🎯 Main Thesis
The claim that “socialism killed 100 million people” is a politicized, misleading, and uncritical talking point. It’s not used to analyze history—it's used to shut down debate. Worse still, it collapses vastly different events and contexts into a single, dehumanized figure, and ignores capitalism’s own far more catastrophic death toll.
📖 Origin of the Claim: The Black Book of Communism
- The oft-cited 100 million number comes from the Black Book of Communism, a French historical work led by Stéphane Courtois.
- Its purpose? Tally all deaths that could be attributed—no matter how indirectly—to “communism.”

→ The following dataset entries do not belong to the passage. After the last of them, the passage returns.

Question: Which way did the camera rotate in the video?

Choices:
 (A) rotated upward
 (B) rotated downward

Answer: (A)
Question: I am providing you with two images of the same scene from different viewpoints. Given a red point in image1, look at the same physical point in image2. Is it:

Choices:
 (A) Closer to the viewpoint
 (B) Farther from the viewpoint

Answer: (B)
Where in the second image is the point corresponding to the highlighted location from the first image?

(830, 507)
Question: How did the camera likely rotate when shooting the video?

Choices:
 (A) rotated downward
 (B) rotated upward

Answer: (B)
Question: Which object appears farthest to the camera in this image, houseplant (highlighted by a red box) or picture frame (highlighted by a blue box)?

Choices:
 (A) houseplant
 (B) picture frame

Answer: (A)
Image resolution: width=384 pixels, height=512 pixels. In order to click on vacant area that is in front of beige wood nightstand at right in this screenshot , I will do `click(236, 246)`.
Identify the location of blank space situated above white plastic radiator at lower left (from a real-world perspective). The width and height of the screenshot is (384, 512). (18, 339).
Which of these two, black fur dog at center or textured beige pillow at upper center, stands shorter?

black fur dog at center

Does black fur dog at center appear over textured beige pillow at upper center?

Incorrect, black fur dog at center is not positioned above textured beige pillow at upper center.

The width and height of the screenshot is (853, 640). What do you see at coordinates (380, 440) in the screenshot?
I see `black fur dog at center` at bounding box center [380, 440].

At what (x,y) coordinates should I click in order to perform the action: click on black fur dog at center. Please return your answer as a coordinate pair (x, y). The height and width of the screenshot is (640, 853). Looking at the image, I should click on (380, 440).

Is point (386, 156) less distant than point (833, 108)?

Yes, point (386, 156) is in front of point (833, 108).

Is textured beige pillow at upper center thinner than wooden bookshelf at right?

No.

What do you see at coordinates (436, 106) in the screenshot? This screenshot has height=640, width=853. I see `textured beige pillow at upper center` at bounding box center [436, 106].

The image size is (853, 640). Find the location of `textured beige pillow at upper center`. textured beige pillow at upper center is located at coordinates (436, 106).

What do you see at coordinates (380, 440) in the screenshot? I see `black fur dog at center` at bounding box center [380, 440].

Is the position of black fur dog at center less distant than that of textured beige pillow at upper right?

- Problem 1: Courtois made up numbers to hit his target, according to his own co-authors.
- Problem 2: He defined “victims” absurdly broadly, including:
- Soviet soldiers who died fighting Nazis.
- Nazi soldiers who died.
- White army fascists killed during civil war.
- People killed by anti-communist militias.
- Unborn children from wartime fertility declines (yes, really).
Even his own colleagues (Margolin, Worth, Bartocek) publicly denounced the book’s approach, and resigned from the editorial board.
🤡 Other “Sources” Take It Further
- Organizations like the Victims of Communism Foundation have absurdly added COVID deaths to the count, citing conspiracy theories about a Chinese bioweapon.
This is less scholarship than it is political propaganda.
🔁 Let’s Flip the Question: What About Capitalism’s Death Toll?
If we want to play the same game, but more honestly, here's a partial and conservative estimate of capitalism’s body count:
📜 A Historical Tally of Capitalism’s Dead
🏴☠️ Colonialism & Primitive Accumulation
- Conquest of the Americas: 80–112 million indigenous deaths due to genocide, disease, and displacement.